YOUR GOAL: Make an exact copy of the records, and keep the pictures out of it.

[Stored data entries]

——————

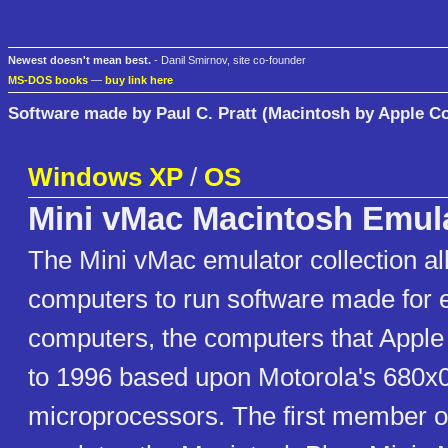
Newest doesn't mean best.
- Danil Smirnov, site co-founder
MS-DOS books
—
buy link here
Software made by Paul C. Pratt (Macintosh by Apple C
Windows XP
/
OS
Mini vMac Macintosh Emul
The Mini vMac emulator collection a
computers to run software made for 
computers, the computers that Apple
to 1996 based upon Motorola's 680x
microprocessors. The first member of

——————

EXERCISE RESULT:
Newest doesn't mean best.
- Danil Smirnov, site co-founder
MS-DOS books
—
buy link here
Software made by Paul C. Pratt (Macintosh by Apple C
Windows XP
/
OS
Mini vMac Macintosh Emul
The Mini vMac emulator collection a
computers to run software made for 
computers, the computers that Apple
to 1996 based upon Motorola's 680x
microprocessors. The first member of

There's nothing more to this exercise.